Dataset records
**********

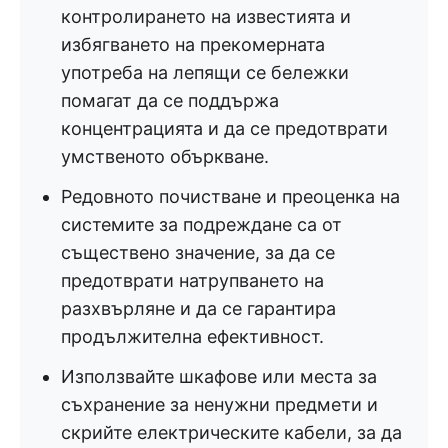
контролирането на известията и
избягването на прекомерната
употреба на лепящи се бележки
помагат да се поддържа
концентрацията и да се предотврати
умственото объркване.
Редовното почистване и преоценка на
системите за подреждане са от
съществено значение, за да се
предотврати натрупването на
разхвърляне и да се гарантира
продължителна ефективност.
Използвайте шкафове или места за
съхранение за ненужни предмети и
скрийте електрическите кабели, за да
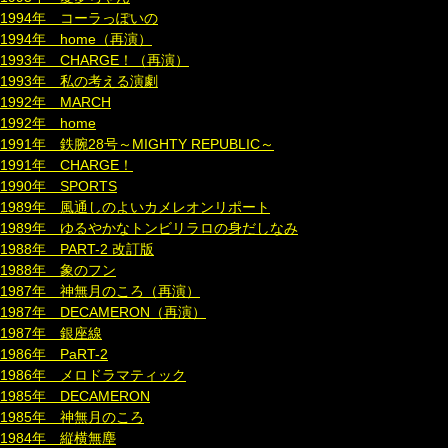
1994年 コーラっぽいの
1994年 home（再演）
1993年 CHARGE！（再演）
1993年 私の考える演劇
1992年 MARCH
1992年 home
1991年 鉄腕28号～MIGHTY REPUBLIC～
1991年 CHARGE！
1990年 SPORTS
1989年 風通しのよいカメレオンリポート
1989年 ゆるやかなトンビリラロの身だしなみ
1988年 PART-2 改訂版
1988年 象のフン
1987年 神無月のころ（再演）
1987年 DECAMERON（再演）
1987年 銀座線
1986年 PaRT-2
1986年 メロドラマティック
1985年 DECAMERON
1985年 神無月のころ
1984年 縦横無塵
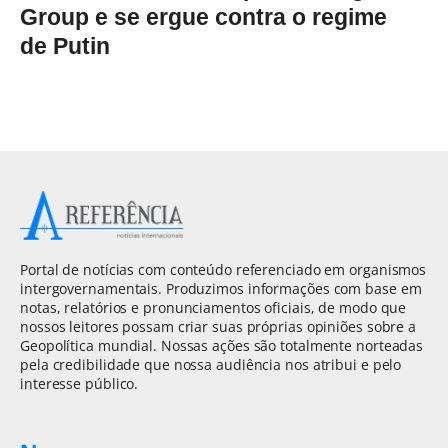
Group e se ergue contra o regime
de Putin
Portal de notícias com conteúdo referenciado em organismos
intergovernamentais. Produzimos informações com base em
notas, relatórios e pronunciamentos oficiais, de modo que
nossos leitores possam criar suas próprias opiniões sobre a
Geopolítica mundial. Nossas ações são totalmente norteadas
pela credibilidade que nossa audiência nos atribui e pelo
interesse público.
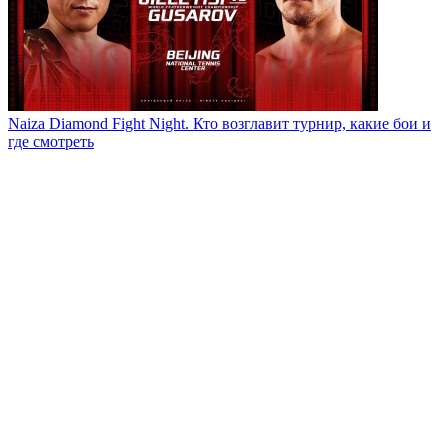
Naiza Diamond Fight Night. Кто возглавит турнир, какие бои и
где смотреть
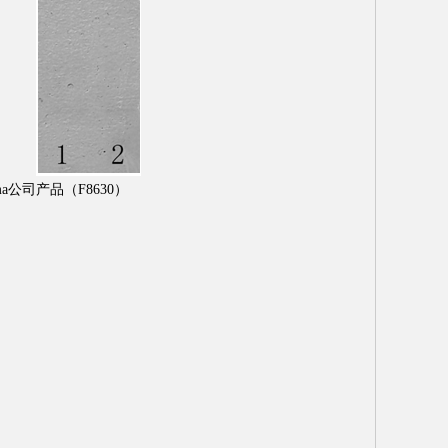
a公司产品（F8630）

**********

Requirement: With the pictures omitted, set down each line exactly, starting at the first line of the records above and ending with the line that contains "системите за подреждане са от".

Completed task:
контролирането на известията и
избягването на прекомерната
употреба на лепящи се бележки
помагат да се поддържа
концентрацията и да се предотврати
умственото объркване.
Редовното почистване и преоценка на
системите за подреждане са от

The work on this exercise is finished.